Life behind bars hasn’t dashed Manson’s desire to be a recording star. From his cell in Vacaville in 1982, Manson recorded his second album, tit
led Charlie Manson’s Good Time Gospel Hour. Manson sings ballads he composed about his life and that of his pals on San Quentin’s Death Row. The sounds of nearby television and flushing toilets can be heard in the background. Manson’s first album, called LIE (the photo on the jacket is the one of him on the December 19, 1969, cover of Life magazine), was taped, portentously, on August 9, 1968, exactly one year before the Tate murders. With several of the Manson Family girls providing choral backup, Manson sings his own compositions. Both albums have gone through several bootleg editions and are considered such rare collectibles that one alternative music store owner told me if he ever got his hands on either one, “I wouldn’t sell them. They’re too valuable.”

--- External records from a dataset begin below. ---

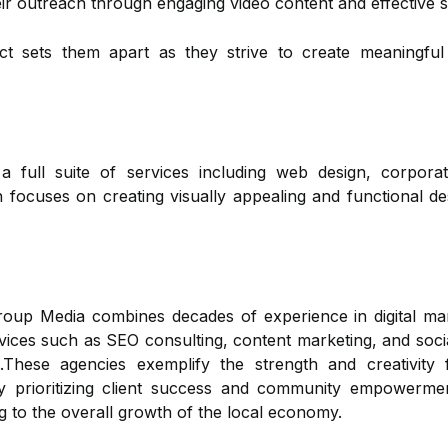
eir outreach through engaging video content and effective 
ct sets them apart as they strive to create meaningfu
a full suite of services including web design, corpor
ocuses on creating visually appealing and functional des
 Media combines decades of experience in digital marke
rvices such as SEO consulting, content marketing, and soci
.These agencies exemplify the strength and creativity
 prioritizing client success and community empowerment
ng to the overall growth of the local economy.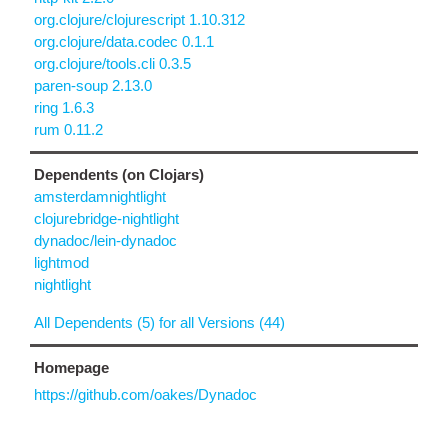
org.clojure/clojurescript 1.10.312
org.clojure/data.codec 0.1.1
org.clojure/tools.cli 0.3.5
paren-soup 2.13.0
ring 1.6.3
rum 0.11.2
Dependents (on Clojars)
amsterdamnightlight
clojurebridge-nightlight
dynadoc/lein-dynadoc
lightmod
nightlight
All Dependents (5) for all Versions (44)
Homepage
https://github.com/oakes/Dynadoc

Remarkably, there are some who heap scalding criticism on those in the music industry who never gave Manson a chance when he got out of prison in 1967. If he had been given a real opportunity, they add, most likely the murders would never have taken place. While this is possibly true, that type of “but for” causation could be used to argue that if someone had bought Hitler’s paintings in Vienna in 1912 perhaps we wouldn’t have had the Second World War.